すると肺にある酸素が一度、ゼロになりました。お医者さんが心臓マッサージをされました。父は肺炎だったので、口呼吸をしておりました。口を開けたり閉じたりしてナムナムと言っているようでした。私は父のナムナムに合わせて、南無阿弥陀仏、南無阿弥陀仏と唱えておりました。

一度酸素量がゼロになったのに父のナムナムに合わせてお念仏を唱えていると1時間30分位経っておりました。部屋中お念仏で満たされておりました。そして、なんとも穏やかな神々しい雰囲気に満たされておりました。

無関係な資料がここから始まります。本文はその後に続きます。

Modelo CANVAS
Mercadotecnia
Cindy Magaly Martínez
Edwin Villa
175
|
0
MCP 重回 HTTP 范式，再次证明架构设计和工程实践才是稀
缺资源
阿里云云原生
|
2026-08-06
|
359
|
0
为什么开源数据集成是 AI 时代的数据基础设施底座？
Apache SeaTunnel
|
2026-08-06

すると亡くなる少し前、本当に不思議な事ですが、父の目が一瞬祖父の目になりました。私は久しぶりに祖父を見て感極まり「おじいちゃん」と心の中で呟きました。

その後、安らかに父は往生いたしました。

最後父の周りには、家族、親戚、檀家総代さん達も来られていました。辛く悲しい気持ちはなく、感謝の気持ちを込めて、皆さんと一緒に同唱十念をお唱えし父を送りました。お念仏の中で皆さんに見守られ、亡くなった祖父が来迎してくれた父のお浄土への旅立ちでした。

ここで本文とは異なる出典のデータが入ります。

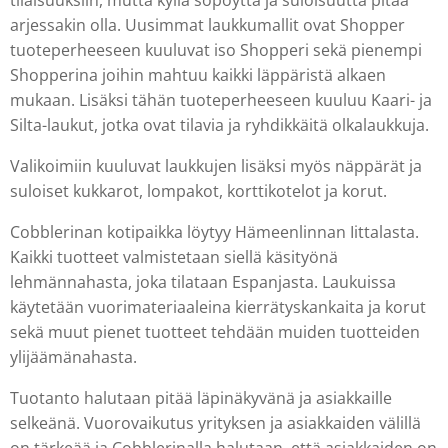
tilaisuuksiin, mutta kyllä söpöyttä ja suloisuutta pitää
arjessakin olla. Uusimmat laukkumallit ovat Shopper
tuoteperheeseen kuuluvat iso Shopperi sekä pienempi
Shopperina joihin mahtuu kaikki läppäristä alkaen
mukaan. Lisäksi tähän tuoteperheeseen kuuluu Kaari- ja
Silta-laukut, jotka ovat tilavia ja ryhdikkäitä olkalaukkuja.
Valikoimiin kuuluvat laukkujen lisäksi myös näppärät ja
suloiset kukkarot, lompakot, korttikotelot ja korut.
Cobblerinan kotipaikka löytyy Hämeenlinnan Iittalasta.
Kaikki tuotteet valmistetaan siellä käsityönä
lehmännahasta, joka tilataan Espanjasta. Laukuissa
käytetään vuorimateriaaleina kierrätyskankaita ja korut
sekä muut pienet tuotteet tehdään muiden tuotteiden
ylijäämänahasta.
Tuotanto halutaan pitää läpinäkyvänä ja asiakkaille
selkeänä. Vuorovaikutus yrityksen ja asiakkaiden välillä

父が逝去し三回忌を迎えようとしております。父の笑顔の遺影を見ると時々涙することもありますが、永遠なる親様、阿弥陀様がおられます。阿弥陀様のお慈悲に包まれて「南無阿弥陀仏。南無阿弥陀仏。」と有難い光明生活を送らせてもらい、この上ない喜びと幸せを感じ、感謝の中で生活をさせてもらっております。そのご縁を沢山繋いでくれた父に心より感謝します。

「青い稲穂はその中に、白いお米の実るため。死ぬる身体はその中に、死なぬいのちの育つため」(木叉上人)。

私もこの世で、お念仏を喜ぶ生活をさせてもらい、仏道、福祉の仕事に精進し、お浄土にまいりました時には「精一杯仕事をし、今こちらにまいりました」と、祖父や父達と逢うことが、この上ない喜びとなっております。